Early this month I found myself on an intense and thorough tour of their plant, a tour beyond what the general public enjoys. I saw countless men (and a few women!) working hard in the complicated production line that takes milled oak from plank to barrel in a process that literally took my breath away. I left the factory smelling of sawdust and campfire. I thought it was sort of sexy, and if you can bottle that and sell it to DIY-oriented men… well….
I learned a great deal, from how the American Oak that is harvested can essentially replenish itself to the tremendous importance of the moisture in the wood from start to finish. Perhaps what I found most compelling was the skills of those who work the lines in hot, noisy, demanding conditions to make what is essentially the womb in which young whiskey develops into the amber nectar so many enjoy.
Beneath what must be the largest ceiling fan I’ve ever seen (at least 25 feet across),* the skilled folks at Kentucky Cooperage begin with bare planks. Though there is a clever bit of automation, it is important to note that the machinery serves primarily to transport the emerging barrel from stage to stage as it evolves. Almost all of the real “work” in making barrels progresses under the strong hands of the headers, joiners, risers, and coopers, whose every step is carefully checked by quality control personnel. It can take up to five years to learn the trade and become a skilled barrel raiser, and each man’s pay here is dependent not only on his hours, but also on the quality and dependability of his personal performance and production. It’s a fairly complicated formula that determines each man’s pay and also ensures that the barrel which arrives at any given distillery is absolutely competent to carry out its duty in changing clear try-box goods to the delightful bit of amber gold you find in your bottle.
As I set out for my tour, decked out in the requisite protective headgear and eye protection, I was amazed by the sights and sounds around me. Workers of every age were focused intently on the task before them. And each worker’s task was essential. Though there was a bit of a glance given to the group I traveled with, no attention was lost on the task at hand, that of making barrels, step by step. I saw raw planks transformed into the heads, longer planks formed and raised into the familiar barrel shape, and a wondrous progression of drying, steaming, and testing, as the raw wood became a whiskey barrel, whose only containing force was the metal bands holding the planks in place.
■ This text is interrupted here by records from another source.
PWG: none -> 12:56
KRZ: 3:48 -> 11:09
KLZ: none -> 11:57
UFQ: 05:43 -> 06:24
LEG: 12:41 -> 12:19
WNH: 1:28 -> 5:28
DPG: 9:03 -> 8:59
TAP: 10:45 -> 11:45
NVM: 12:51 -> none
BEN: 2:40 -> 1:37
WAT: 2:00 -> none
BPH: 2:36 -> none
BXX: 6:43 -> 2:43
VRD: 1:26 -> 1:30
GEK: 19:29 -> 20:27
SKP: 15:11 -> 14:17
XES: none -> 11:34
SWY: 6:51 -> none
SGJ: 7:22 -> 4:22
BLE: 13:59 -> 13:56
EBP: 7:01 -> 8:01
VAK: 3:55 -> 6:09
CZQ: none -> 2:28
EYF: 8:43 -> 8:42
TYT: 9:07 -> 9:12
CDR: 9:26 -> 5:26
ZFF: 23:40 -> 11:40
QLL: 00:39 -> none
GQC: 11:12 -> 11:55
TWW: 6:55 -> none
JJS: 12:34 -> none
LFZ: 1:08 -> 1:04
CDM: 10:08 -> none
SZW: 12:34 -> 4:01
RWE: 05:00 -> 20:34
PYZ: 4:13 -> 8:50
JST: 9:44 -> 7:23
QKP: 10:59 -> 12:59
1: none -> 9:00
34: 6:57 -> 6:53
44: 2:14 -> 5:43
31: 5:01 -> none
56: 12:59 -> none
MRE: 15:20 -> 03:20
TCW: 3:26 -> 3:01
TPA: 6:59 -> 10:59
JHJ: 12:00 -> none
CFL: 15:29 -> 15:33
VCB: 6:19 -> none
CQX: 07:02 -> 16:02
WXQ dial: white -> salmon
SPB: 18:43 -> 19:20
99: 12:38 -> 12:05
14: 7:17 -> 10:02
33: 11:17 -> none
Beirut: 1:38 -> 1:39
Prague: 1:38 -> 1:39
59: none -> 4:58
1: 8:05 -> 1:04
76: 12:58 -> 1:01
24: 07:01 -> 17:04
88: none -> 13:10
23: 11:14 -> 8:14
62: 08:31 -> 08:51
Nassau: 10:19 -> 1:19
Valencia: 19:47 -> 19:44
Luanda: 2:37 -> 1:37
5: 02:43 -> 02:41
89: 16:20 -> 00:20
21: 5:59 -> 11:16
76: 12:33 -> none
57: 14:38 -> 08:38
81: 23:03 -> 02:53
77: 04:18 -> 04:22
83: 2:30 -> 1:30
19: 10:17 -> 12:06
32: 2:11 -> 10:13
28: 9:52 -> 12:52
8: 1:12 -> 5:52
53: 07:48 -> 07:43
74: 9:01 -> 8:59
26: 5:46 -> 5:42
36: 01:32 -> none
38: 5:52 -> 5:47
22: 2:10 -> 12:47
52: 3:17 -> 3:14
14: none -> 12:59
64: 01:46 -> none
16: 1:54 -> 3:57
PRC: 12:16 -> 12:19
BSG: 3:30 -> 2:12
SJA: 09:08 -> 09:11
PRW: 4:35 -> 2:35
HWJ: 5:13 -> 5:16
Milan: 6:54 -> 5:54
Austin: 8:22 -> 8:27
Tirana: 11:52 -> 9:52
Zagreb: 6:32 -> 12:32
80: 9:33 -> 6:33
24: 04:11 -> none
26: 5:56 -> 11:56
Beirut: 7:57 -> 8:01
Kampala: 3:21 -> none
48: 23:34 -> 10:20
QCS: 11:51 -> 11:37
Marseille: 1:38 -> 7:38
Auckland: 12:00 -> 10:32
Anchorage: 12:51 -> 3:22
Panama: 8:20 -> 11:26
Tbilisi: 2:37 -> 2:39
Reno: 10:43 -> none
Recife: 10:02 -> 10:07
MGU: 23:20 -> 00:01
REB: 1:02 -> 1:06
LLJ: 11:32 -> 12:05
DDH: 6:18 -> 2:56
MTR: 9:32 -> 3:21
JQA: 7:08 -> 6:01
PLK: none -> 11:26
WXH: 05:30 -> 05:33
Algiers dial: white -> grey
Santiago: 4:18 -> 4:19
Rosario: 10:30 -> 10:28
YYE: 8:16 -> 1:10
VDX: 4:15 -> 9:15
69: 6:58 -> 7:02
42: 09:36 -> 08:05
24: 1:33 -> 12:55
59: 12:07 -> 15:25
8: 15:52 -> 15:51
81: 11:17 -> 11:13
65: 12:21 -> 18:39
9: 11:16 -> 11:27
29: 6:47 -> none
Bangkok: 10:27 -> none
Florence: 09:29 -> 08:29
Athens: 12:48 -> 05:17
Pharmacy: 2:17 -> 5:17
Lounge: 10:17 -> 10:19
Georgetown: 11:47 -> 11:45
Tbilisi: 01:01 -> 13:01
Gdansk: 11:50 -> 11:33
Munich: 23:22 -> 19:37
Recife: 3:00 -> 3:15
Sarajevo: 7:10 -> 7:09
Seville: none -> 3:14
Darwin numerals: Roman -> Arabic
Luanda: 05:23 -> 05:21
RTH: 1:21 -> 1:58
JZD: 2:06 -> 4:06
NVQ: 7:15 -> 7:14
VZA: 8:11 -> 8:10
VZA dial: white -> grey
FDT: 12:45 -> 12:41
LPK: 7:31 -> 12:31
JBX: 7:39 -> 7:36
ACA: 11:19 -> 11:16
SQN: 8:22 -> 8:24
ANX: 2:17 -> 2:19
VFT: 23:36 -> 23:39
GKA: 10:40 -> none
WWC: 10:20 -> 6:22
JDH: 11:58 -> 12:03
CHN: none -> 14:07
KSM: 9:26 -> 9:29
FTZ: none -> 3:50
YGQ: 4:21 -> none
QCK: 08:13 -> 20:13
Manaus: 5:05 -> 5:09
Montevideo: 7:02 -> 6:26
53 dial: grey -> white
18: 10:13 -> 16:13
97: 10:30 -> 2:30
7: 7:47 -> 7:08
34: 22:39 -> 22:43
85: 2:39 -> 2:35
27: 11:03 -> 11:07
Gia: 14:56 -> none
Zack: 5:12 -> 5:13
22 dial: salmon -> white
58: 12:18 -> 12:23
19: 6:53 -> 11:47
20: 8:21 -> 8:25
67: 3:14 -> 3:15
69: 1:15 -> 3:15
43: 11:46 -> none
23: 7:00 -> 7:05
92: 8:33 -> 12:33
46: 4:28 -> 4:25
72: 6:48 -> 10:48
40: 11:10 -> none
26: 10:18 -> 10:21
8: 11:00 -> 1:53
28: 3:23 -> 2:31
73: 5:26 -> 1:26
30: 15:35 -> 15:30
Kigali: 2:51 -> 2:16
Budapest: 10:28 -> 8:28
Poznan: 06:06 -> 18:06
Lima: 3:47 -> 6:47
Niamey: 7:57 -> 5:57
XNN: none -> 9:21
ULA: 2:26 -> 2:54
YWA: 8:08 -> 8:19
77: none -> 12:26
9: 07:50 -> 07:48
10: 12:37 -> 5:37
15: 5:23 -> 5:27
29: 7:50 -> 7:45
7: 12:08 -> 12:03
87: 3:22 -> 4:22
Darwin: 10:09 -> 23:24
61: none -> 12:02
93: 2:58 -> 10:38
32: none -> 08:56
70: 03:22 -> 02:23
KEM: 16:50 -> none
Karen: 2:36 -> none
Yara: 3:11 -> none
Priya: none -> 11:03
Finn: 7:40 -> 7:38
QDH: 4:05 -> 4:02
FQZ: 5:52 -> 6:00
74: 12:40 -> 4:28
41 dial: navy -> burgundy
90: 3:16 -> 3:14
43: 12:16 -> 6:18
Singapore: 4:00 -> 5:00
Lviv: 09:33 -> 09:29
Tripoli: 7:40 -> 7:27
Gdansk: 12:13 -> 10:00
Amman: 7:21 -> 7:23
Barrel-making is a timber hungry process. The appropriate part of one felled white oak tree yields a log (cut at about 14” diameter), which in turn should yield approximately 3-4 barrels. During what was a brief barrel shortage, Kentucky Cooperage made sure their largest customers had all the barrels they would need, and the smaller distillers got what was available after. It’s good business, smart business, and, albeit with some grumbling in the craft sector, it ensured the best production possible would be maintained everywhere.
Charring the barrels was perhaps the most exciting point in the tour. There were two different points for flame to kiss the wood: one for the heads and one for the barrel body. It was exciting to not only see the flames erupt, but also to feel the heat as the wood emerged from what was a beast of burning. The length of time in the fire determines the level of char, and Jim Beam’s barrel receive a #2 char on the heads, #4 on the body of the barrel. The deeper char tends to weaken the wood, because the most fragile part of the barrel is the head, the char is kept at #2 to help keep it strong. The round belly of the barrel spends about 40 seconds in the flames to get that beautiful alligator #4 char, the black magic that takes new distillate from raw to wonderful.
Kentucky Cooperage is part of a family-owned company that prides itself on innovations (the family boasts engineers who have been essential in the evolution of the production line) and caring for its employees. Over and over I heard about long-term tenure and an organization whose concern was not only for the growth of trade, but also for the general company culture as it related to its workers. The current plant GM began as an hourly employee, and our tour guide had worked in every department. There seems to be a good sense of respect among the workers, and I have never before seen such fine work come from the sweat of so many on one site.
It was certainly an honor to walk the production floor and to be schooled in the science that precedes the practical science of whiskey maturation. Kentucky Cooperage does give public tours, albeit not as thorough as I was privileged to enjoy. Even so, I highly recommend you take a look the next time you happen to be enjoying the Bourbon Trail.
* Editor’s Note: The handiwork of Lexington-based Big Ass Fans is becoming as ubiquitous in the Commonwealth as that of Vendome!